__Saved data entries__.
....................

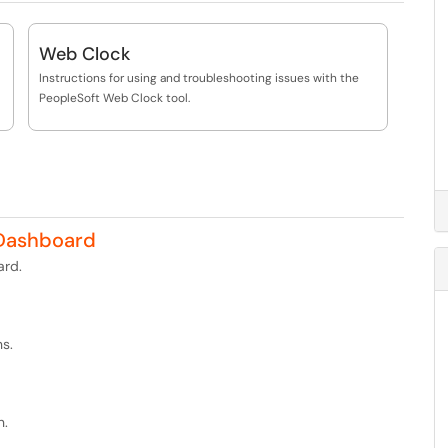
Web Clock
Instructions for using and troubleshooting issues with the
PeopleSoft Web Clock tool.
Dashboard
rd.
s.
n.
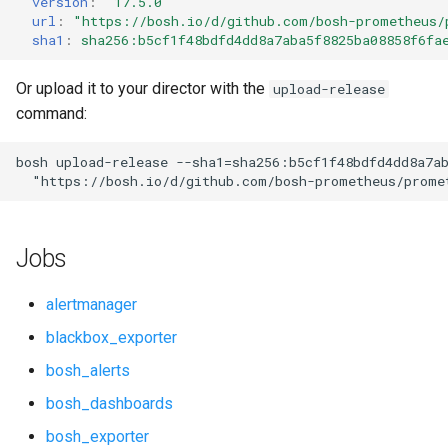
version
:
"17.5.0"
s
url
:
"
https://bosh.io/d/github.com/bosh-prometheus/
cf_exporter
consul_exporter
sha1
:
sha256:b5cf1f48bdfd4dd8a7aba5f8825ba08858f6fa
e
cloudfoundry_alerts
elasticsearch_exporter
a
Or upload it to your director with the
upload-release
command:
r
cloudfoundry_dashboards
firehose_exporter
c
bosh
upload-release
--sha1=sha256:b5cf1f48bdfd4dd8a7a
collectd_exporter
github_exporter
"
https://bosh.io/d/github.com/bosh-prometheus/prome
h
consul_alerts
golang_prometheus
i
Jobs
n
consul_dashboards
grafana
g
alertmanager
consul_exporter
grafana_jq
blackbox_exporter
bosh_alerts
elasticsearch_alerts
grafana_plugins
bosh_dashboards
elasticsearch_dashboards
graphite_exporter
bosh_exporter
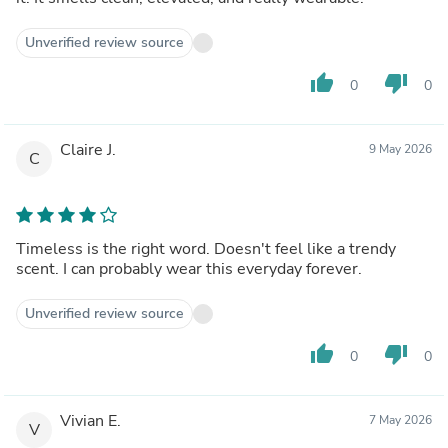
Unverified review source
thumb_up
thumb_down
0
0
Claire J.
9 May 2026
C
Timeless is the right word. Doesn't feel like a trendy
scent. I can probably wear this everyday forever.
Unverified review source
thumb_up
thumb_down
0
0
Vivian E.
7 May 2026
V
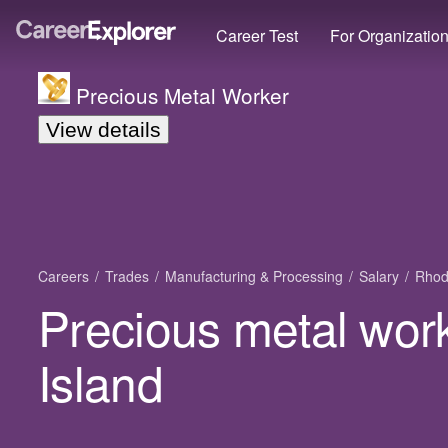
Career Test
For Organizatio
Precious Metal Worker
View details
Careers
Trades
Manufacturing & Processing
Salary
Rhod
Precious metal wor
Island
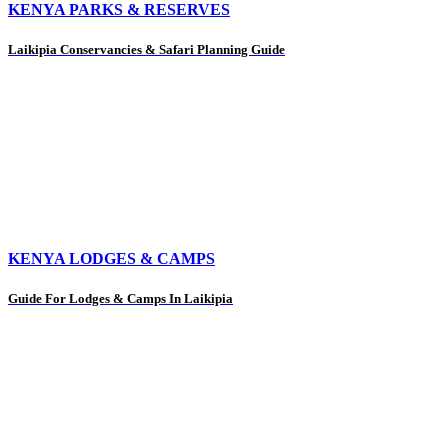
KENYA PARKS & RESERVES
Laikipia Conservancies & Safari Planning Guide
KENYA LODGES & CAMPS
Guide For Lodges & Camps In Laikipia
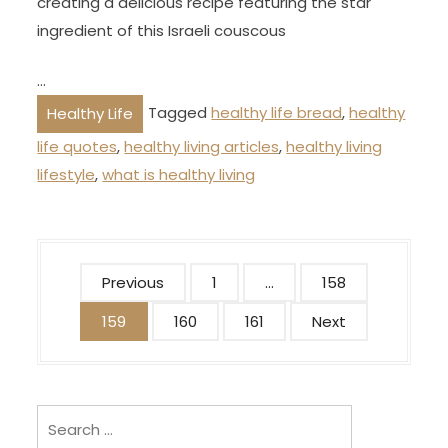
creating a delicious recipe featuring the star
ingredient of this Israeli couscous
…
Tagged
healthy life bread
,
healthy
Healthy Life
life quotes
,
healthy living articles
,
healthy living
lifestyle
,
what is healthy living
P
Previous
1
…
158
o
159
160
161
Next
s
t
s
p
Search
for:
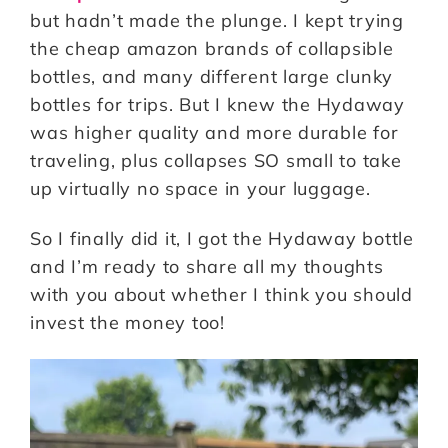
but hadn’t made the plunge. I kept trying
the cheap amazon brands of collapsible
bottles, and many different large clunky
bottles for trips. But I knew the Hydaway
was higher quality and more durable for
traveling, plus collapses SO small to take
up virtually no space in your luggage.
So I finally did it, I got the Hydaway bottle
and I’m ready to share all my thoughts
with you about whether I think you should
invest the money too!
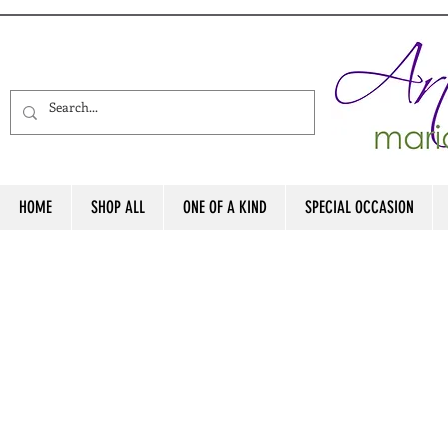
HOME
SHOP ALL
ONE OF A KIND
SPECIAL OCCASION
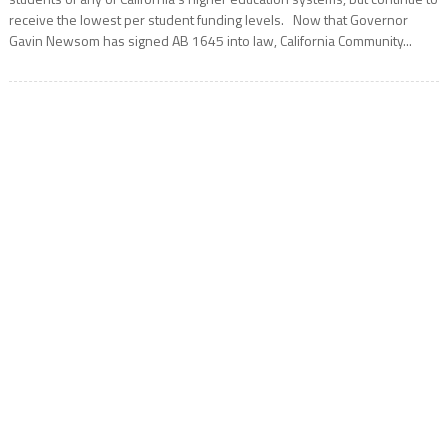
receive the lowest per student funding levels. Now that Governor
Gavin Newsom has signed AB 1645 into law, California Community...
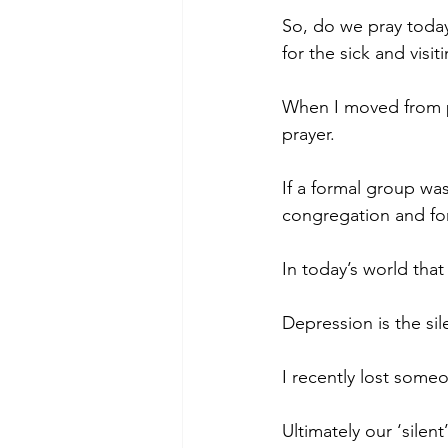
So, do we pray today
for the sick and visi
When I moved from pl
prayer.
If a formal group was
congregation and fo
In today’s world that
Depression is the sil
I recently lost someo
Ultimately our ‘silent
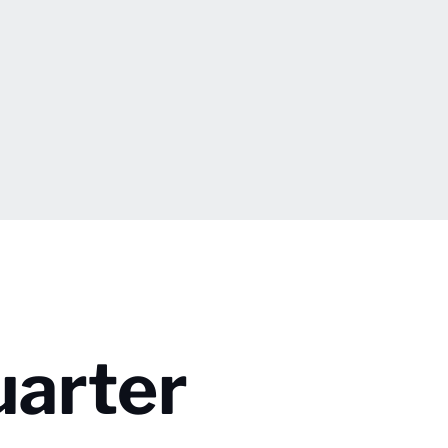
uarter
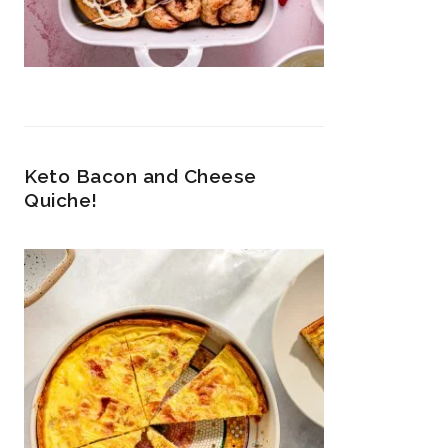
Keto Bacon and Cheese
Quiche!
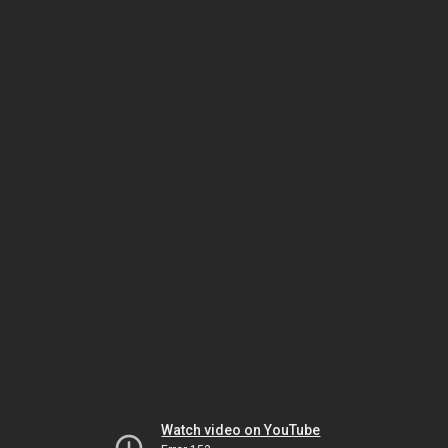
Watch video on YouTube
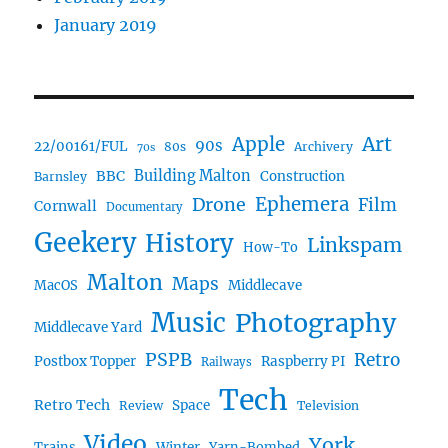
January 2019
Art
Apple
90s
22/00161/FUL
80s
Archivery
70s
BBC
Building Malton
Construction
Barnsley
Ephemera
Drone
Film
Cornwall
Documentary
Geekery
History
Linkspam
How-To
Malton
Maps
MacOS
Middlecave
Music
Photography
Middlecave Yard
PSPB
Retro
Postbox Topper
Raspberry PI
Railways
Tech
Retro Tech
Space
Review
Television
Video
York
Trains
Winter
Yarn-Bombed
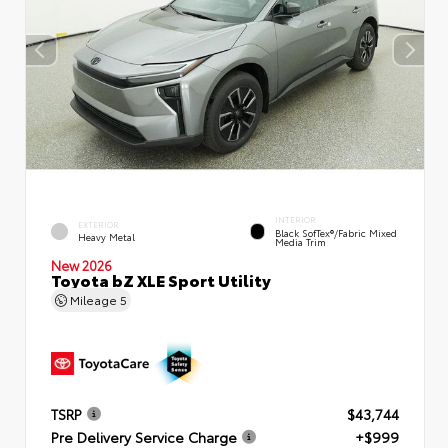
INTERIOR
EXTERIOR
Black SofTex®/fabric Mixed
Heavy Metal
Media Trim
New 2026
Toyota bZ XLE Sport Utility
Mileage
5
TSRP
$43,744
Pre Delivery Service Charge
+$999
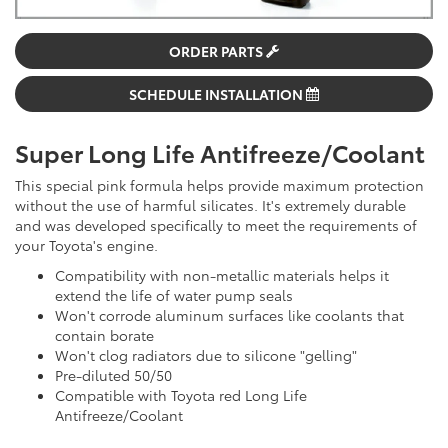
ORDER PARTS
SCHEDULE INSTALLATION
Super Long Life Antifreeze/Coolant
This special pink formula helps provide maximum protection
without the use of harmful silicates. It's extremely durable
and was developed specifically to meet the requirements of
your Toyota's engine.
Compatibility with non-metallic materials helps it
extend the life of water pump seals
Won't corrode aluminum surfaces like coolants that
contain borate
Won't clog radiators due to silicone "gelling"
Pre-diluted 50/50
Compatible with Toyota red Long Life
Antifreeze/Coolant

....................

__Work task__.
Search each line of the entries for the string "today", then say how many lines have it. Reply with the number only.

__Output of the exercise__.
2